The UAE’s financial free zones—the Dubai International Financial Centre (DIFC) and the Abu Dhabi Global Market (ADGM)—maintain robust regulatory regimes that impose strict controls over changes in ownership and control of financial services firms.
The UAE’s financial free zones—the Dubai International Financial Centre (DIFC) and the Abu Dhabi Global Market (ADGM)—maintain robust regulatory regimes that impose strict controls over changes in ownership and control of financial services firms. These regimes are designed to ensure that only fit and proper investors may acquire significant influence over regulated entities, thereby safeguarding financial stability and market integrity. Any proposed acquisition, or increase or reduction in a controlling interest in such firms requires advance engagement with the relevant regulator. This may include formal notification as well as prior regulatory approval.
Any entity engaged in financial services in the DIFC is regulated by the Dubai Financial Services Authority (DFSA). Any transaction resulting in a person or entity becoming a controller—defined as (directly or indirectly) holding 10% or more of the voting rights or shares in a DFSA regulated entity, or the ability to exercise significant influence over the management of a DFSA regulated entity—requires engagement with the DFSA.
A notification to the DFSA is required where a foreign investor:
The notification must be submitted through the DFSA electronic system by a person of firm with authorized access. The notification is typically made by the DFSA regulated entity. However, it can also be made by counsel for the DFSA regulated firm or the controller’s counsel.
Where a UAE investor seeks to become, or ceases to be a controller in a DFSA regulated entity, increases their stake to 30% or more, or 50% or more, or decreases their stake from 50% or more to below 50%, prior approval from the DFSA is required.
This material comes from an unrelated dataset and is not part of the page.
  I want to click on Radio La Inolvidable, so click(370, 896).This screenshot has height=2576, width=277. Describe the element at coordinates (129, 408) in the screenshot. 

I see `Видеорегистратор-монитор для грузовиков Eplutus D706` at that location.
The application for approval must be made by the person or entity seeking to become or cease to be a controller or increase or reduce their stake above or below the relevant thresholds. When assessing whether to grant approval the DFSA will assess the applicant’s fitness and propriety, financial soundness, regulatory history, and the likely impact on the target’s capacity to meet its ongoing obligations under DIFC law. The DFSA may approve the application, impose conditions, or refuse consent if it considers the applicant unsuitable. Non-compliance is treated as a serious regulatory breach that may be penalized with fines, regulatory sanctions, or withdrawal of the DFSA regulated entity’s license.
The notification requirement for foreign investors investing in a DFSA regulated entity will no materially impact the timing of the transaction. The parties will have to gather relevant information for the notification and respond to the DFSA’s questions, if any. Still, they are not subject to a standstill obligation. Domestic investors on the other side, require prior approval. Hence, they may not implement the transaction prior to the DFSA issuing their approval. Hence, they must allocate sufficient time to prepare a complete notification package, respond to DFSA queries, and secure approval before closing.
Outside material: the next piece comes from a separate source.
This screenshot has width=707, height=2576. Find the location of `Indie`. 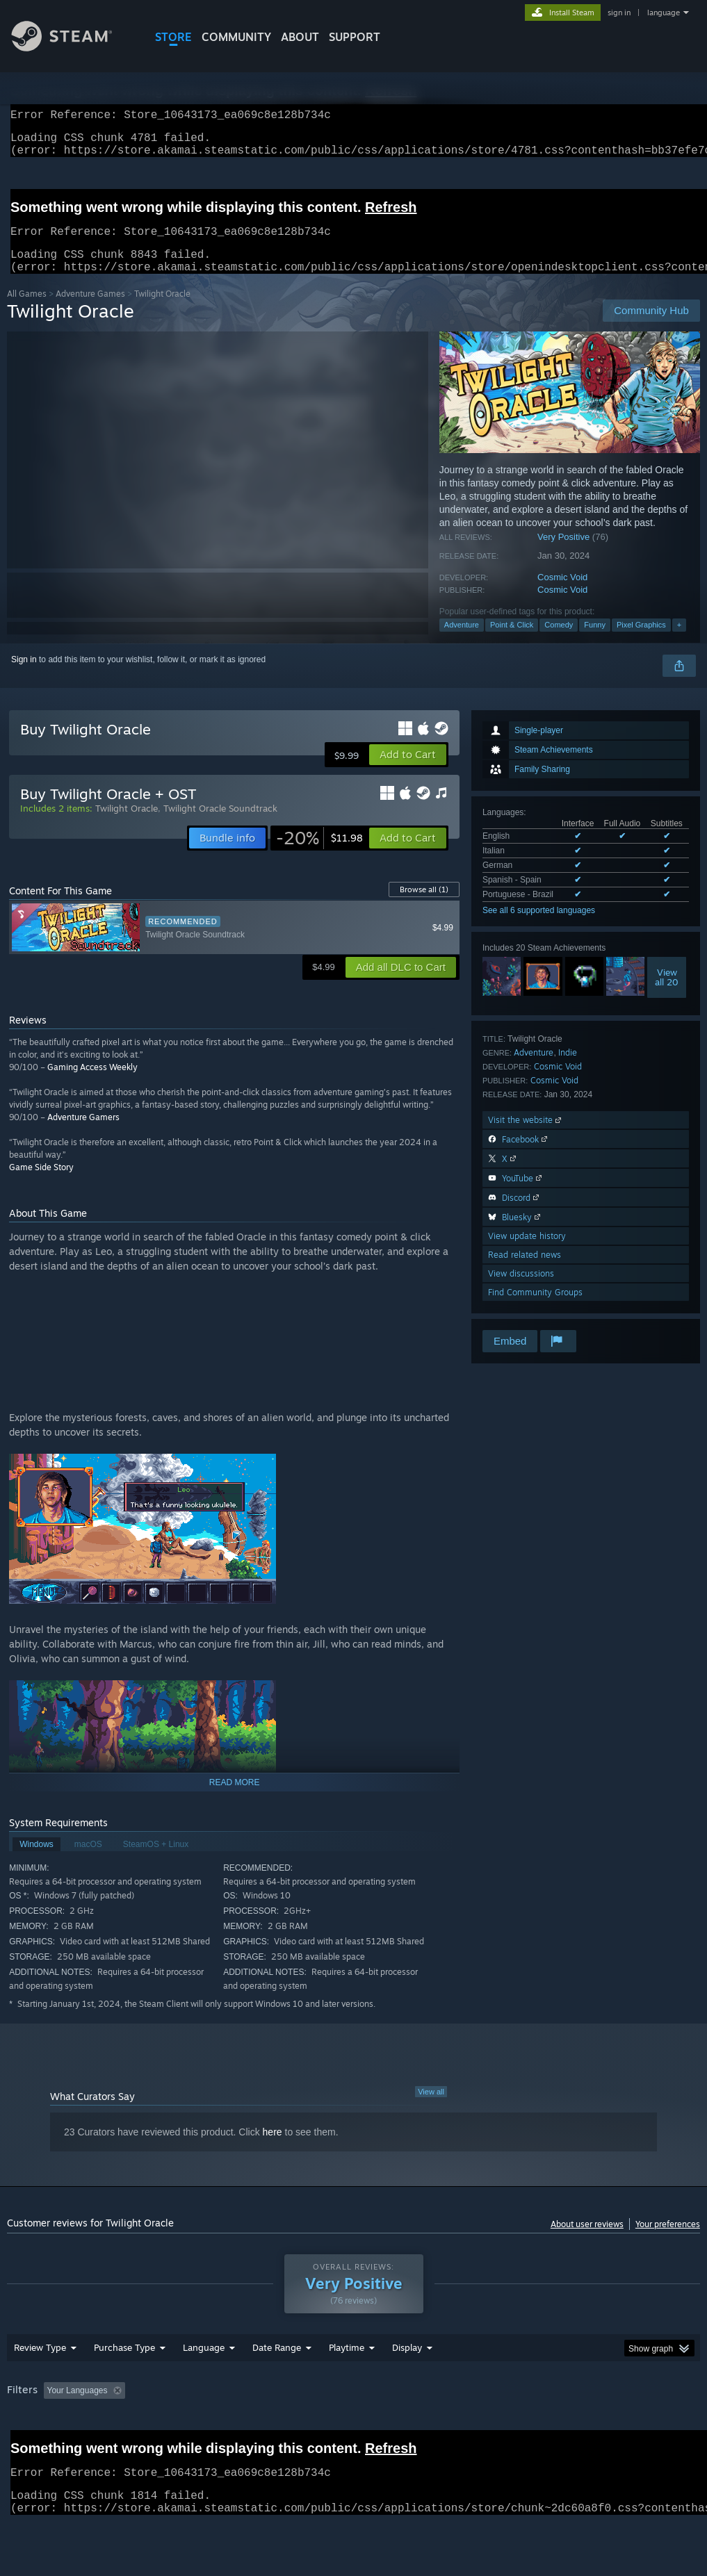

Indie is located at coordinates (567, 1069).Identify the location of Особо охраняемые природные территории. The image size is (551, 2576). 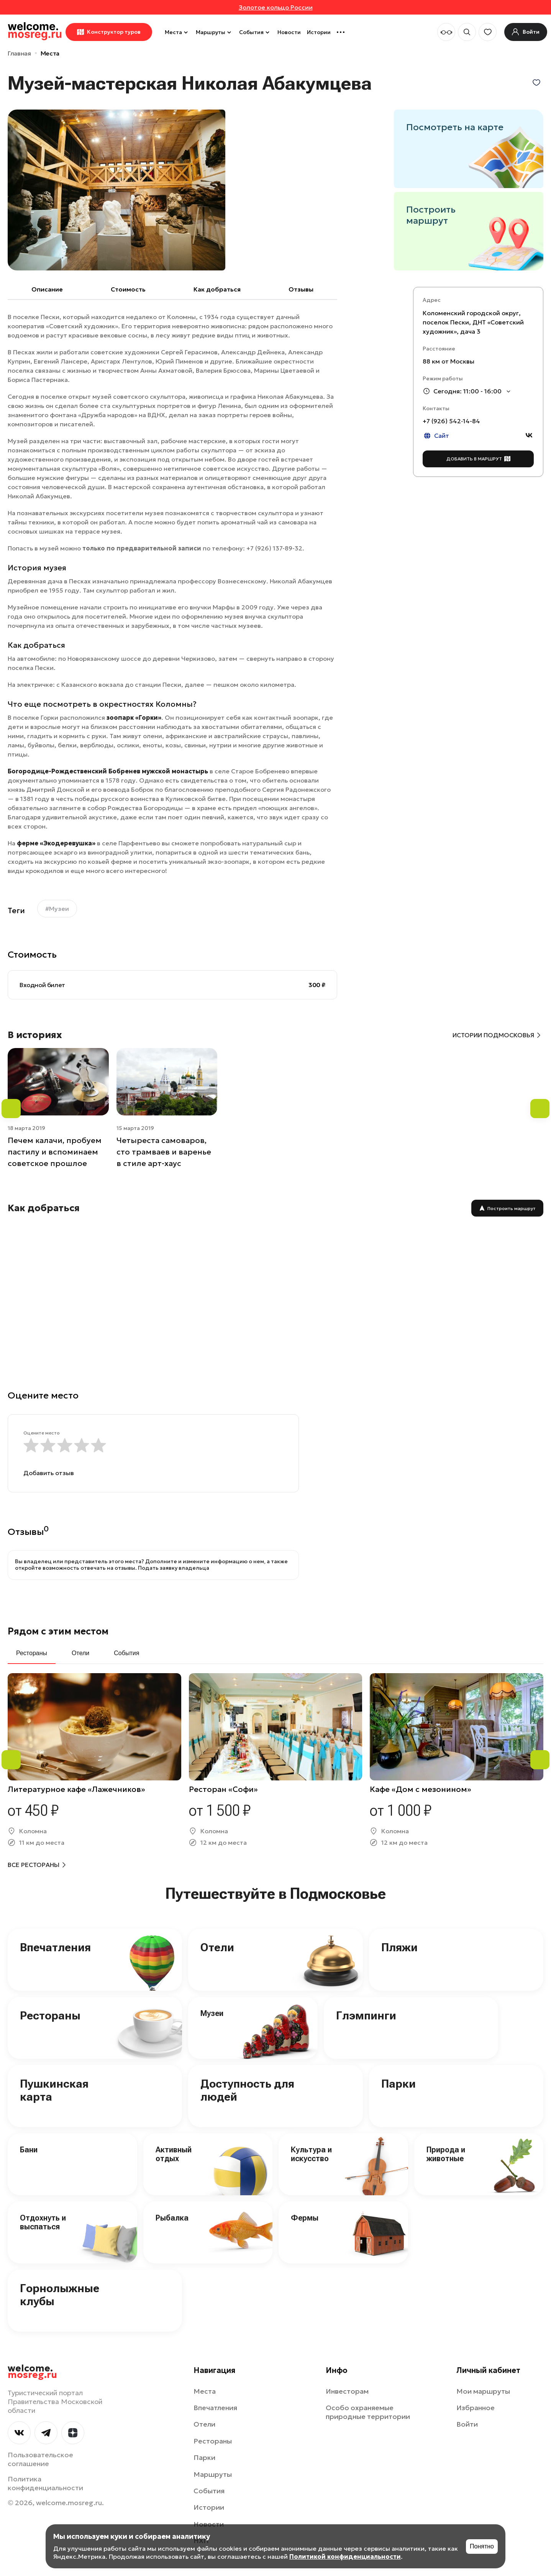
(368, 2412).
UAE nationals are not exempt from these change of control rules. However, in practice, the DFSA may process applications involving well-known UAE nationals, government-affiliated entities, or strategic national investors with particular efficiency. While this can facilitate the review timeline, it does not replace the legal requirement for formal approval.
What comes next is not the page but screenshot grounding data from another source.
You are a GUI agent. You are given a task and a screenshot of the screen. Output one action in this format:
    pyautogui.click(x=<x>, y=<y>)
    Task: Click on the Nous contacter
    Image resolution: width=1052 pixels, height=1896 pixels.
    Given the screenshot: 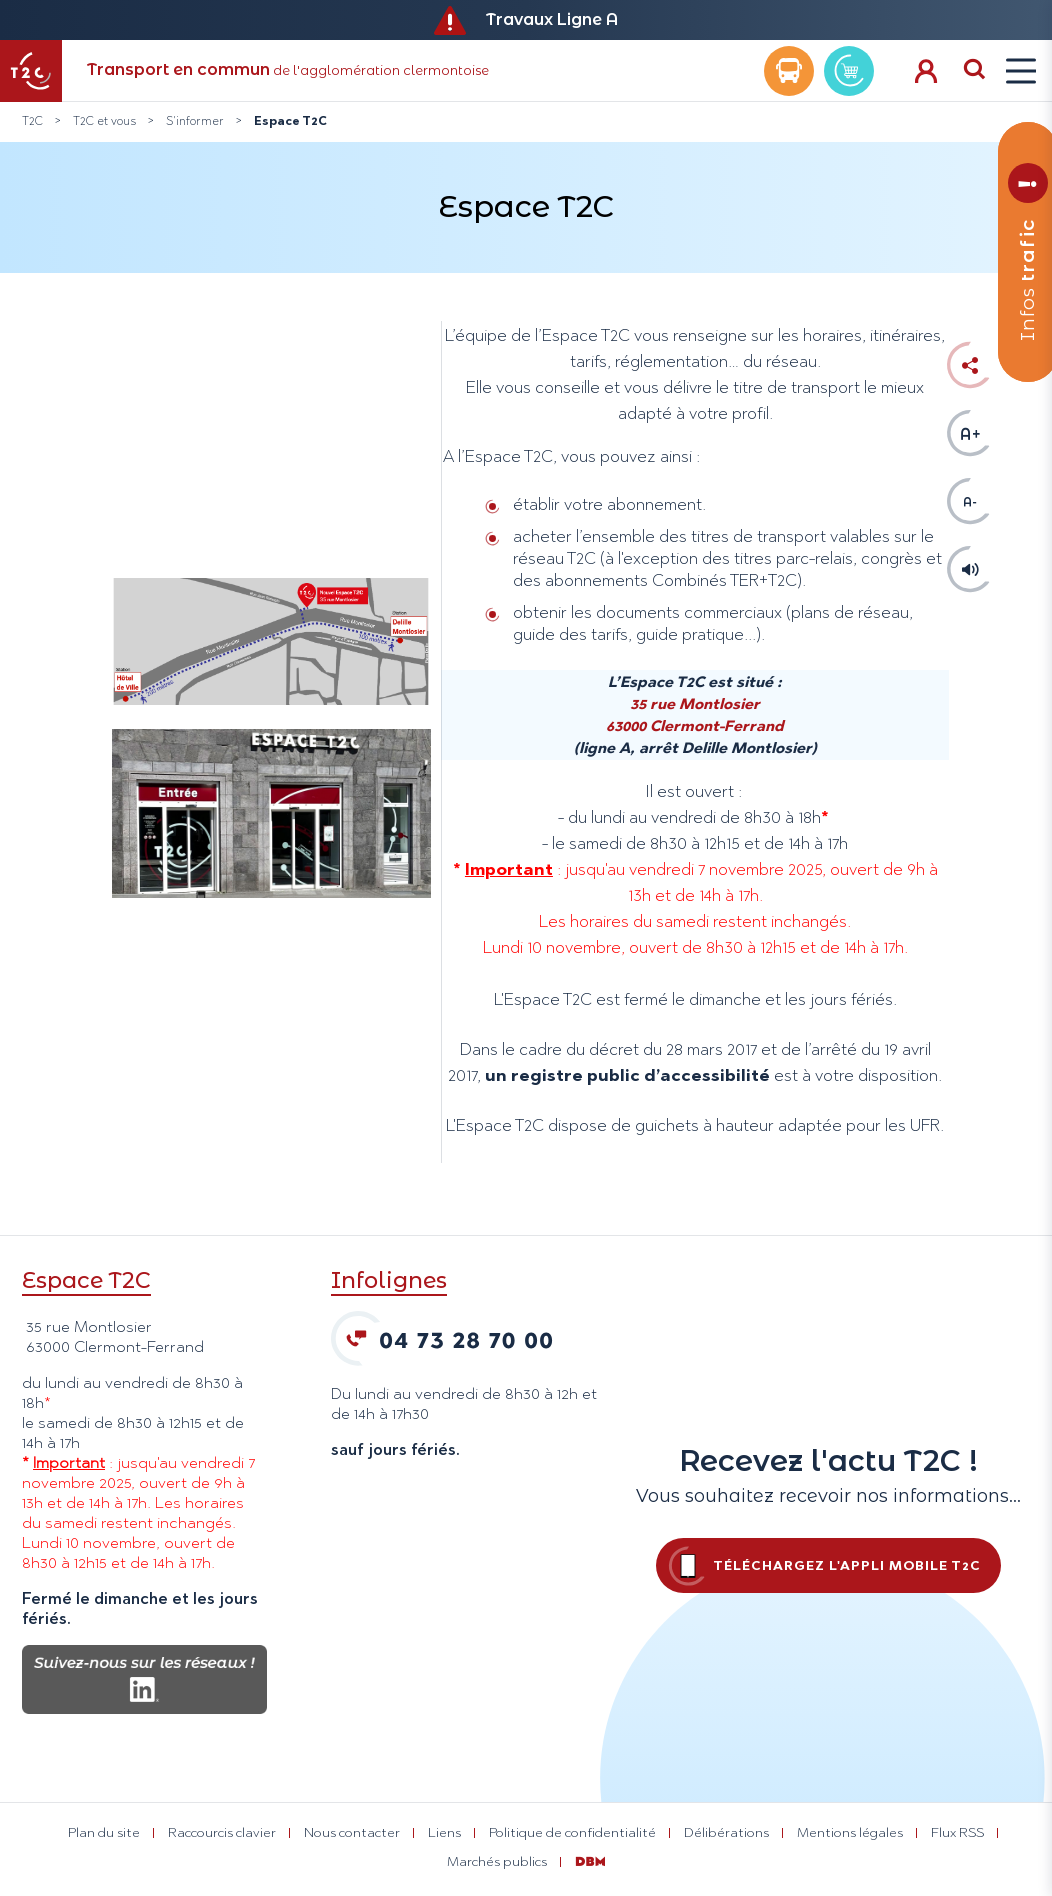 What is the action you would take?
    pyautogui.click(x=352, y=1832)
The ADGM imposes a similar regime administered by the Financial Services Regulatory Authority (FSRA). Under the ADGM regulations a controller is defined as a person or entity holding 10% or more in a FSRA regulated entity. Any person or entity that seeks to become a controller in a FSRA regulated entity or increase their stake in a FSRA regulated entity beyond the thresholds of 20%, 30%, or 50% requires approval form the FSRA.
The FSRA requires the applicant to submit a structured notification, using their Change in Control (CIC) Form. The FSRA evaluates the fitness and propriety of the applicant, their financial strength, integrity, strategic intent, and the impact of the proposed change on the regulated entity’s ability to meet its obligations. The FSRA may grant consent, impose conditions, or refuse the application if necessary to uphold regulatory objectives.
Failure to notify the FSRA or implement the transaction prior to receiving consent may be penalized with fines or other administrative sanctions against the controller and the regulated entity.
Unlike the DIFC regime, the ADGM change of control regime does not differentiate between foreign and domestic investors. Both are subject to the prior approval requirement and the stand still obligation. Like the DIFC regime, the ADGM ADGM’s rules apply uniformly, regardless of the nationality of the applicant. There is no special exemption for UAE nationals or UAE-owned entities. While the FSRA may recognize the strategic or national importance of certain investors and may ease review of their transactions, this does not remove the requirement for formal regulatory scrutiny and consent.
As in the DIFC, it is critical for parties contemplating a transaction to plan early, diligently prepare the filing documents and compile supporting documentation, and allow time for the FSRA’s review. Unlike in the DIFC this applies to both foreign and domestic investors in the ADGM.